## Work request
Leaving out every image, restate all the records word for word.
────────────────
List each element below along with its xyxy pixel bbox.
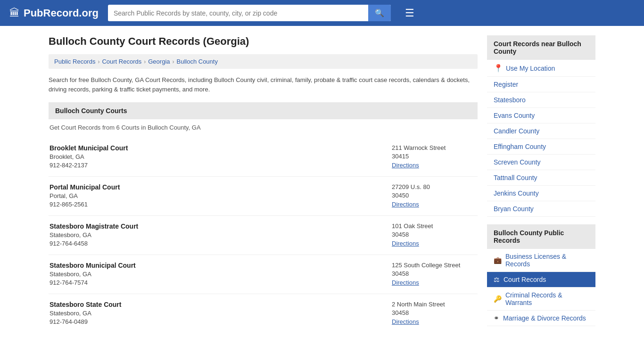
court-phone: 912-764-0489	[50, 318, 121, 325]
court-address: 27209 U.s. 80	[392, 183, 477, 190]
scale-icon: ⚖	[494, 276, 500, 283]
briefcase-icon: 💼	[494, 256, 502, 264]
courts-count: Get Court Records from 6 Courts in Bullo…	[49, 124, 478, 131]
nearby-link[interactable]: Screven County	[494, 158, 541, 166]
courts-list: Brooklet Municipal Court Brooklet, GA 91…	[49, 140, 478, 333]
court-zip: 30458	[392, 270, 477, 277]
location-icon: 📍	[494, 64, 503, 73]
breadcrumb-court-records[interactable]: Court Records	[102, 58, 141, 65]
public-record-link[interactable]: Court Records	[504, 276, 546, 283]
nearby-link[interactable]: Statesboro	[494, 96, 526, 104]
court-address: 125 South College Street	[392, 262, 477, 269]
public-record-link[interactable]: Marriage & Divorce Records	[503, 314, 586, 322]
rings-icon: ⚭	[494, 314, 499, 322]
nearby-list-item: Statesboro	[487, 92, 595, 108]
court-entry: Brooklet Municipal Court Brooklet, GA 91…	[49, 140, 478, 177]
directions-link[interactable]: Directions	[392, 162, 419, 169]
court-right-1: 27209 U.s. 80 30450 Directions	[392, 183, 477, 208]
logo-text: PubRecord.org	[24, 7, 99, 19]
sidebar: Court Records near Bulloch County 📍Use M…	[487, 35, 595, 335]
nearby-section-title: Court Records near Bulloch County	[487, 35, 595, 60]
court-name: Statesboro Magistrate Court	[50, 222, 138, 230]
nearby-list-item: Screven County	[487, 155, 595, 170]
nearby-link[interactable]: Effingham County	[494, 143, 546, 150]
breadcrumb-georgia[interactable]: Georgia	[148, 58, 170, 65]
nearby-list-item: Candler County	[487, 123, 595, 139]
directions-link[interactable]: Directions	[392, 279, 419, 286]
directions-link[interactable]: Directions	[392, 201, 419, 208]
court-name: Statesboro State Court	[50, 301, 121, 308]
logo-icon: 🏛	[9, 7, 20, 19]
court-right-3: 125 South College Street 30458 Direction…	[392, 262, 477, 286]
hamburger-menu-button[interactable]: ☰	[405, 7, 414, 19]
public-record-link[interactable]: Business Licenses & Records	[505, 253, 589, 268]
public-record-list-item[interactable]: 💼Business Licenses & Records	[487, 249, 595, 272]
court-phone: 912-842-2137	[50, 162, 128, 169]
court-city: Statesboro, GA	[50, 231, 138, 239]
nearby-link[interactable]: Bryan County	[494, 205, 534, 213]
key-icon: 🔑	[494, 295, 502, 303]
public-records-section-title: Bulloch County Public Records	[487, 224, 595, 249]
court-name: Brooklet Municipal Court	[50, 144, 128, 152]
court-address: 211 Warnock Street	[392, 144, 477, 151]
directions-link[interactable]: Directions	[392, 240, 419, 247]
public-record-list-item[interactable]: 🔑Criminal Records & Warrants	[487, 288, 595, 311]
court-zip: 30458	[392, 309, 477, 316]
court-left-3: Statesboro Municipal Court Statesboro, G…	[50, 262, 136, 286]
court-phone: 912-764-6458	[50, 240, 138, 247]
public-record-link[interactable]: Criminal Records & Warrants	[505, 291, 589, 306]
nearby-link[interactable]: Evans County	[494, 112, 535, 119]
search-button[interactable]: 🔍	[368, 5, 391, 21]
breadcrumb-sep-2: ›	[144, 58, 146, 65]
breadcrumb-public-records[interactable]: Public Records	[54, 58, 95, 65]
court-right-2: 101 Oak Street 30458 Directions	[392, 222, 477, 247]
use-location-link[interactable]: Use My Location	[506, 65, 555, 72]
public-records-links-list: 💼Business Licenses & Records⚖Court Recor…	[487, 249, 595, 326]
court-right-4: 2 North Main Street 30458 Directions	[392, 301, 477, 325]
nearby-links-list: 📍Use My LocationRegisterStatesboroEvans …	[487, 60, 595, 217]
court-phone: 912-764-7574	[50, 279, 136, 286]
public-record-list-item[interactable]: ⚖Court Records	[487, 272, 595, 288]
court-zip: 30458	[392, 231, 477, 238]
court-zip: 30450	[392, 192, 477, 199]
nearby-link[interactable]: Tattnall County	[494, 174, 537, 181]
court-address: 101 Oak Street	[392, 222, 477, 230]
page-description: Search for free Bulloch County, GA Court…	[49, 75, 478, 94]
directions-link[interactable]: Directions	[392, 318, 419, 325]
courts-section-header: Bulloch County Courts	[49, 102, 478, 119]
nearby-list-item: Bryan County	[487, 201, 595, 217]
search-input[interactable]	[108, 6, 368, 21]
court-entry: Statesboro Municipal Court Statesboro, G…	[49, 257, 478, 294]
public-record-list-item[interactable]: ⚭Marriage & Divorce Records	[487, 311, 595, 326]
breadcrumb: Public Records › Court Records › Georgia…	[49, 54, 478, 69]
court-name: Portal Municipal Court	[50, 183, 120, 191]
court-name: Statesboro Municipal Court	[50, 262, 136, 269]
court-address: 2 North Main Street	[392, 301, 477, 308]
page-title: Bulloch County Court Records (Georgia)	[49, 35, 478, 48]
court-city: Statesboro, GA	[50, 271, 136, 278]
court-left-1: Portal Municipal Court Portal, GA 912-86…	[50, 183, 120, 208]
court-entry: Statesboro State Court Statesboro, GA 91…	[49, 296, 478, 333]
court-city: Brooklet, GA	[50, 153, 128, 160]
content-area: Bulloch County Court Records (Georgia) P…	[49, 35, 478, 335]
nearby-list-item: Effingham County	[487, 139, 595, 155]
nearby-list-item: Jenkins County	[487, 186, 595, 201]
court-entry: Statesboro Magistrate Court Statesboro, …	[49, 218, 478, 255]
nearby-list-item: 📍Use My Location	[487, 60, 595, 77]
nearby-list-item: Register	[487, 77, 595, 92]
court-zip: 30415	[392, 153, 477, 160]
nearby-link[interactable]: Jenkins County	[494, 189, 539, 197]
site-logo[interactable]: 🏛 PubRecord.org	[9, 7, 99, 19]
search-bar: 🔍	[108, 5, 391, 21]
court-city: Statesboro, GA	[50, 310, 121, 317]
court-city: Portal, GA	[50, 192, 120, 199]
court-left-4: Statesboro State Court Statesboro, GA 91…	[50, 301, 121, 325]
court-entry: Portal Municipal Court Portal, GA 912-86…	[49, 179, 478, 216]
court-phone: 912-865-2561	[50, 201, 120, 208]
nearby-list-item: Evans County	[487, 108, 595, 123]
nearby-link[interactable]: Candler County	[494, 127, 539, 135]
nearby-link[interactable]: Register	[494, 81, 518, 88]
court-left-2: Statesboro Magistrate Court Statesboro, …	[50, 222, 138, 247]
breadcrumb-bulloch-county[interactable]: Bulloch County	[177, 58, 218, 65]
site-header: 🏛 PubRecord.org 🔍 ☰	[0, 0, 644, 26]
────────────────
## Answer to this problem
List each element below along with its xyxy pixel bbox.
court-phone: 912-764-0489	[50, 318, 121, 325]
court-address: 27209 U.s. 80	[392, 183, 477, 190]
scale-icon: ⚖	[494, 276, 500, 283]
briefcase-icon: 💼	[494, 256, 502, 264]
courts-count: Get Court Records from 6 Courts in Bullo…	[49, 124, 478, 131]
nearby-link[interactable]: Screven County	[494, 158, 541, 166]
courts-list: Brooklet Municipal Court Brooklet, GA 91…	[49, 140, 478, 333]
court-zip: 30458	[392, 270, 477, 277]
location-icon: 📍	[494, 64, 503, 73]
breadcrumb-court-records[interactable]: Court Records	[102, 58, 141, 65]
public-record-link[interactable]: Court Records	[504, 276, 546, 283]
nearby-link[interactable]: Statesboro	[494, 96, 526, 104]
court-address: 125 South College Street	[392, 262, 477, 269]
public-record-link[interactable]: Marriage & Divorce Records	[503, 314, 586, 322]
rings-icon: ⚭	[494, 314, 499, 322]
nearby-list-item: Statesboro	[487, 92, 595, 108]
court-entry: Brooklet Municipal Court Brooklet, GA 91…	[49, 140, 478, 177]
directions-link[interactable]: Directions	[392, 162, 419, 169]
court-right-1: 27209 U.s. 80 30450 Directions	[392, 183, 477, 208]
logo-text: PubRecord.org	[24, 7, 99, 19]
sidebar: Court Records near Bulloch County 📍Use M…	[487, 35, 595, 335]
nearby-section-title: Court Records near Bulloch County	[487, 35, 595, 60]
court-name: Statesboro Magistrate Court	[50, 222, 138, 230]
nearby-list-item: Screven County	[487, 155, 595, 170]
nearby-link[interactable]: Effingham County	[494, 143, 546, 150]
breadcrumb-georgia[interactable]: Georgia	[148, 58, 170, 65]
nearby-list-item: Candler County	[487, 123, 595, 139]
directions-link[interactable]: Directions	[392, 279, 419, 286]
directions-link[interactable]: Directions	[392, 201, 419, 208]
court-name: Statesboro State Court	[50, 301, 121, 308]
logo-icon: 🏛	[9, 7, 20, 19]
court-right-3: 125 South College Street 30458 Direction…	[392, 262, 477, 286]
hamburger-menu-button[interactable]: ☰	[405, 7, 414, 19]
public-record-link[interactable]: Business Licenses & Records	[505, 253, 589, 268]
public-record-list-item[interactable]: 💼Business Licenses & Records	[487, 249, 595, 272]
court-phone: 912-842-2137	[50, 162, 128, 169]
court-city: Statesboro, GA	[50, 231, 138, 239]
nearby-link[interactable]: Bryan County	[494, 205, 534, 213]
key-icon: 🔑	[494, 295, 502, 303]
public-records-section-title: Bulloch County Public Records	[487, 224, 595, 249]
court-name: Brooklet Municipal Court	[50, 144, 128, 152]
court-address: 211 Warnock Street	[392, 144, 477, 151]
directions-link[interactable]: Directions	[392, 240, 419, 247]
public-record-list-item[interactable]: 🔑Criminal Records & Warrants	[487, 288, 595, 311]
court-zip: 30458	[392, 309, 477, 316]
court-left-3: Statesboro Municipal Court Statesboro, G…	[50, 262, 136, 286]
court-phone: 912-764-6458	[50, 240, 138, 247]
public-record-link[interactable]: Criminal Records & Warrants	[505, 291, 589, 306]
nearby-link[interactable]: Evans County	[494, 112, 535, 119]
search-button[interactable]: 🔍	[368, 5, 391, 21]
breadcrumb-sep-2: ›	[144, 58, 146, 65]
breadcrumb-public-records[interactable]: Public Records	[54, 58, 95, 65]
court-right-2: 101 Oak Street 30458 Directions	[392, 222, 477, 247]
use-location-link[interactable]: Use My Location	[506, 65, 555, 72]
public-records-links-list: 💼Business Licenses & Records⚖Court Recor…	[487, 249, 595, 326]
court-right-4: 2 North Main Street 30458 Directions	[392, 301, 477, 325]
nearby-links-list: 📍Use My LocationRegisterStatesboroEvans …	[487, 60, 595, 217]
court-phone: 912-764-7574	[50, 279, 136, 286]
public-record-list-item[interactable]: ⚖Court Records	[487, 272, 595, 288]
court-zip: 30458	[392, 231, 477, 238]
court-zip: 30450	[392, 192, 477, 199]
nearby-link[interactable]: Tattnall County	[494, 174, 537, 181]
court-address: 101 Oak Street	[392, 222, 477, 230]
page-description: Search for free Bulloch County, GA Court…	[49, 75, 478, 94]
directions-link[interactable]: Directions	[392, 318, 419, 325]
courts-section-header: Bulloch County Courts	[49, 102, 478, 119]
nearby-list-item: Bryan County	[487, 201, 595, 217]
search-input[interactable]	[108, 6, 368, 21]
court-entry: Statesboro Municipal Court Statesboro, G…	[49, 257, 478, 294]
public-record-list-item[interactable]: ⚭Marriage & Divorce Records	[487, 311, 595, 326]
breadcrumb: Public Records › Court Records › Georgia…	[49, 54, 478, 69]
court-name: Portal Municipal Court	[50, 183, 120, 191]
court-name: Statesboro Municipal Court	[50, 262, 136, 269]
court-address: 2 North Main Street	[392, 301, 477, 308]
page-title: Bulloch County Court Records (Georgia)	[49, 35, 478, 48]
court-city: Statesboro, GA	[50, 271, 136, 278]
court-left-1: Portal Municipal Court Portal, GA 912-86…	[50, 183, 120, 208]
court-entry: Statesboro State Court Statesboro, GA 91…	[49, 296, 478, 333]
court-city: Brooklet, GA	[50, 153, 128, 160]
content-area: Bulloch County Court Records (Georgia) P…	[49, 35, 478, 335]
nearby-list-item: Effingham County	[487, 139, 595, 155]
nearby-list-item: Jenkins County	[487, 186, 595, 201]
court-entry: Statesboro Magistrate Court Statesboro, …	[49, 218, 478, 255]
nearby-list-item: 📍Use My Location	[487, 60, 595, 77]
nearby-list-item: Register	[487, 77, 595, 92]
court-zip: 30415	[392, 153, 477, 160]
nearby-link[interactable]: Jenkins County	[494, 189, 539, 197]
site-logo[interactable]: 🏛 PubRecord.org	[9, 7, 99, 19]
search-bar: 🔍	[108, 5, 391, 21]
court-city: Statesboro, GA	[50, 310, 121, 317]
court-city: Portal, GA	[50, 192, 120, 199]
court-left-4: Statesboro State Court Statesboro, GA 91…	[50, 301, 121, 325]
court-entry: Portal Municipal Court Portal, GA 912-86…	[49, 179, 478, 216]
court-phone: 912-865-2561	[50, 201, 120, 208]
nearby-list-item: Evans County	[487, 108, 595, 123]
nearby-link[interactable]: Candler County	[494, 127, 539, 135]
nearby-link[interactable]: Register	[494, 81, 518, 88]
court-left-2: Statesboro Magistrate Court Statesboro, …	[50, 222, 138, 247]
breadcrumb-bulloch-county[interactable]: Bulloch County	[177, 58, 218, 65]
site-header: 🏛 PubRecord.org 🔍 ☰	[0, 0, 644, 26]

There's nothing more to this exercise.